The chapters in this book are based on contributions to a seminar organised jointly by the Office of Health Economics and the International Science Policy Foundation, and held at the Royal Society of Medicine in London on 10 December 1992. An account of the discussion which followed each paper is also included. Background notes were circulated to the participants in advance of the meeting and this introduction is largely based on those notes.

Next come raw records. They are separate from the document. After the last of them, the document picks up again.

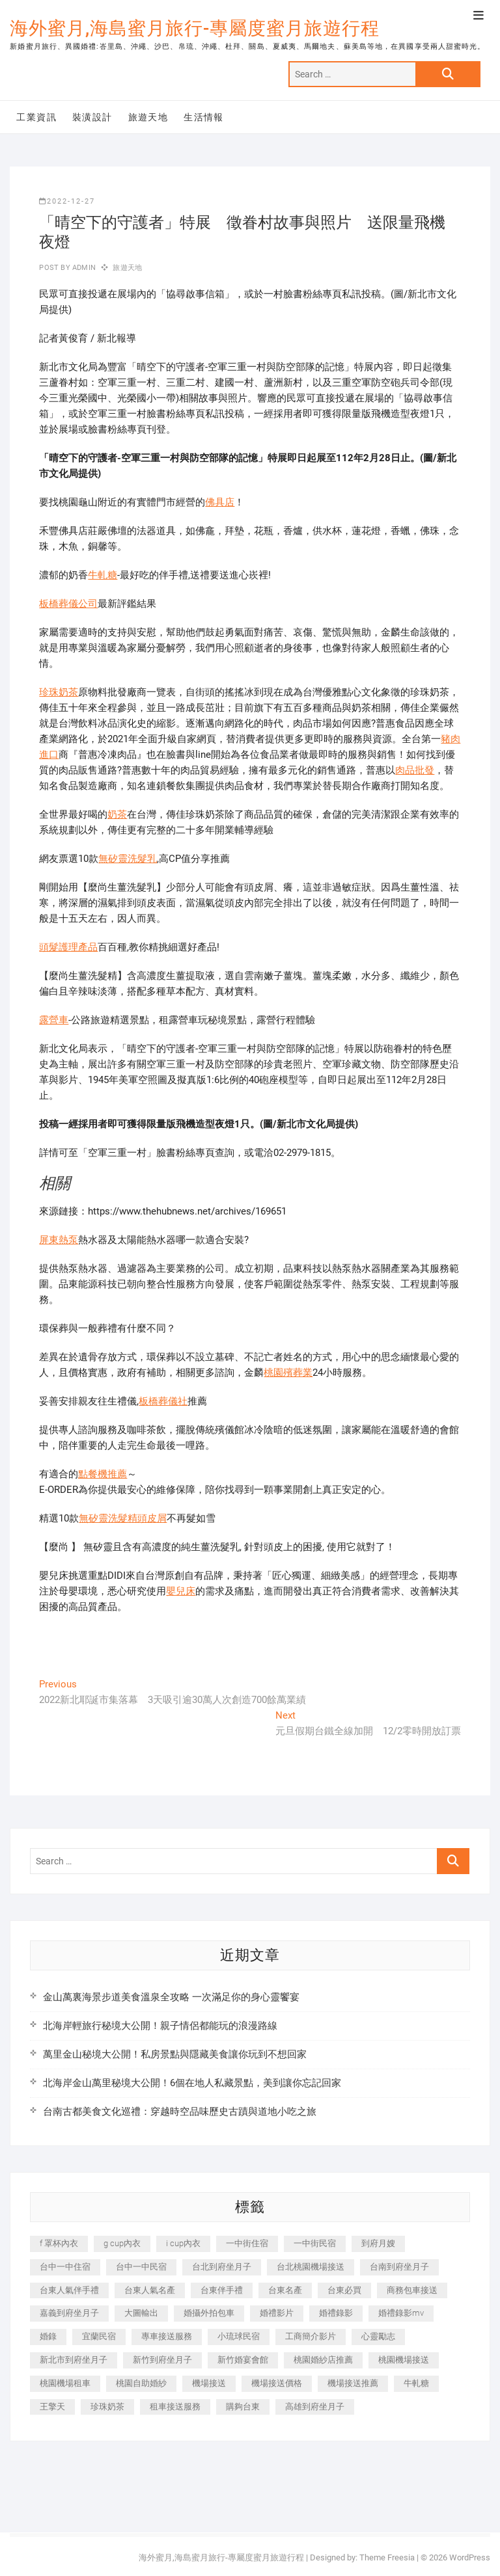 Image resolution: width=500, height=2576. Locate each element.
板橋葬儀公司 (68, 604)
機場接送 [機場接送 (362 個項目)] (209, 2383)
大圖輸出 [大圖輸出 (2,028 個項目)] (141, 2313)
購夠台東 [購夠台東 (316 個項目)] (243, 2406)
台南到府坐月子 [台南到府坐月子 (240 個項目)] (399, 2267)
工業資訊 (36, 117)
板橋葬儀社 (163, 1401)
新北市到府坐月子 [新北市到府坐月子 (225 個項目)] (73, 2360)
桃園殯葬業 (288, 1372)
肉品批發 (414, 770)
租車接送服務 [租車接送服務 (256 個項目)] (175, 2406)
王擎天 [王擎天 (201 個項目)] (52, 2406)
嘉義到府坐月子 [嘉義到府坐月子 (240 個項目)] (69, 2313)
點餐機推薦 (102, 1474)
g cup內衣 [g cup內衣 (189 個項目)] (122, 2243)
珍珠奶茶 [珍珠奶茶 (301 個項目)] (107, 2406)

The chapters in this book examine these two aspects of science in medicine, starting with a historical perspective, and then taking three examples — infection: nervous diseases: and psychiatry — to illustrate the advances of science in medicine in the twentieth century. The examples have been chosen to illustrate different degrees of penetration of the scientific method in different fields of medicine. Finally, the roles of molecular biology and social science are considered. The objective is to assess how far science has already influenced the practice of medicine and its teaching, and to consider how scientific methods could be more fully exploited in the practice of medicine to make it more ‘effective and efficient’ (in Cochrane ’s classic words). Each of the authors’ contributions, together with the discussion which followed their presentation, clearly illustrates the way in which science has indeed contributed to modern medicine. There is also invaluable discussion of how the contribution of science could be developed in the years ahead. In so far as the book signposts the way forward, it is a fitting tribute to all those such as Archie Cochrane who have done so much to make medicine a twentieth century science.